RedLZSS lzss compression/decompression


see http://michael.dipperstein.com/lzss/

and http://en.wikipedia.org/wiki/Lempel-Ziv-Storer-Szymanski


a dictionary look-up compressor that performs best with long repeating patterns.  e.g. [0, 1, 2, 3, 0, 1, 2, 3, 0, 1, 2, 3, 0, 1, 2, 3, 0, 1, 2, 3, 0, 1, 2, 3]

only works with 8bit Integer (0-255)


see also: RedBase64 RedHuffman RedLZ77 RedLZ78 RedLZW RedRLE


*compress(array)

expects an array of 8bit integers

returns a string of binary numbers

*decompress(string)

expects a string of binary numbers

returns an array of 8bit integers

*binaryStringToBytes(string)

converts a binary string into 8-bit bytes.

up to 7 zeros might be padded automatically at the end.  the number of zeros is stored in pad.

pad is semi-private and used when converting back to bytes.

*bytesToBinaryString(array)

converts an array of 8-bit bytes into a binary string.

<>pad

semi-private counter for number of padded zeros.

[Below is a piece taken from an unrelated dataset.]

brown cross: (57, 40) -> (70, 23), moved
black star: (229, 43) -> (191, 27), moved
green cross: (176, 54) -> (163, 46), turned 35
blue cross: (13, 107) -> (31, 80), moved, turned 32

set by binaryStringToBytes and read by bytesToBinaryString.

<>window

maximum sliding window size.  default= 4096

<>length

maximum length for matching pattern.  default= 32



//--

a= [0, 1, 2, 3, 0, 1, 2, 3, 0, 1, 2, 3, 0, 1, 2, 3, 0, 1, 2, 3, 0, 1, 2, 3];

b= RedLZSS.compress(a);

RedLZSS.binaryStringToBytes(b).size/a.size; //compressed to 29%

c= RedLZSS.decompress(b);

a==c



a= "AABCBBABC".ascii;

b= RedLZSS.compress(a);

c= RedLZSS.decompress(b);

c.collect{|x| x.asAscii}.join;

a==c



a= "abracadabra".ascii;

b= RedLZSS.compress(a);

c= RedLZSS.decompress(b);

a==c



a= "JOEYNJOEYNJOEYJOEYNJOEYNJOEYJOEYNJOEYNJOEYJOEYNJOEYNJOEY".ascii;

b= RedLZSS.compress(a);

c= RedLZSS.binaryStringToBytes(b);

c.size/a.size; //compressed to 27%

d= RedLZSS.bytesToBinaryString(c);

e= RedLZSS.decompress(d);

e.collect{|x| x.asAscii}.join;

a==e



a= "Man is distinguished, not only by his reason, but by this singular passion from other animals, which is a lust of the mind, that by a perseverance of delight in the continued and indefatigable generation of knowledge, exceeds the short vehemence of any carnal pleasure.".ascii;

b= RedLZSS.compress(a);

RedLZSS.binaryStringToBytes(b).size/a.size; //compressed to 99%

c= RedLZSS.decompress(b);

c.collect{|x| x.asAscii}.join;

a==c



a= {|i| [0, 0, 0, 1].choose}.dup(5000);

RedLZSS.window= 512; //decrease window and length to speed up compression

RedLZSS.length= 16;

b= RedLZSS.compress(a); //very slow to compress large arrays

RedLZSS.binaryStringToBytes(b).size/a.size; //compressed to around 22% (also 22% with default window and length values)

c= RedLZSS.decompress(b); //fast to decompress

a==c